== Segment start ==

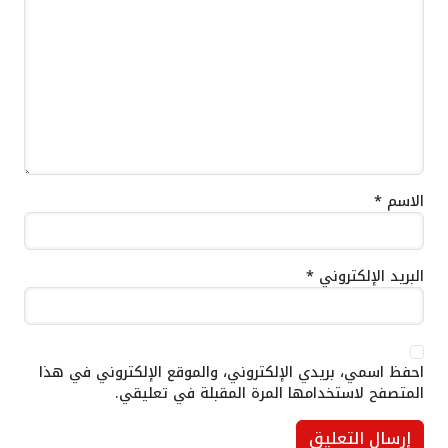
الاسم
*
البريد الإلكتروني
*
احفظ اسمي، بريدي الإلكتروني، والموقع الإلكتروني في هذا
المتصفح لاستخدامها المرة المقبلة في تعليقي.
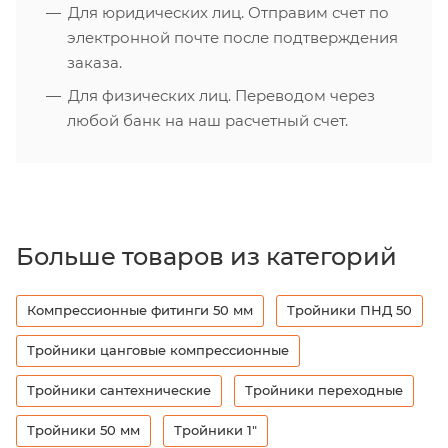
Для юридических лиц. Отправим счет по
электронной почте после подтверждения
заказа.
Для физических лиц. Переводом через
любой банк на наш расчетный счет.
Больше товаров из категорий
Компрессионные фитинги 50 мм
Тройники ПНД 50
Тройники цанговые компрессионные
Тройники сантехнические
Тройники переходные
Тройники 50 мм
Тройники 1"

== Segment end ==

## Task goal
Please set down each line of the listing above word for word, skipping any pictures.

## Solution for this task
الاسم
*
البريد الإلكتروني
*
احفظ اسمي، بريدي الإلكتروني، والموقع الإلكتروني في هذا
المتصفح لاستخدامها المرة المقبلة في تعليقي.
Для юридических лиц. Отправим счет по
электронной почте после подтверждения
заказа.
Для физических лиц. Переводом через
любой банк на наш расчетный счет.
Больше товаров из категорий
Компрессионные фитинги 50 мм
Тройники ПНД 50
Тройники цанговые компрессионные
Тройники сантехнические
Тройники переходные
Тройники 50 мм
Тройники 1"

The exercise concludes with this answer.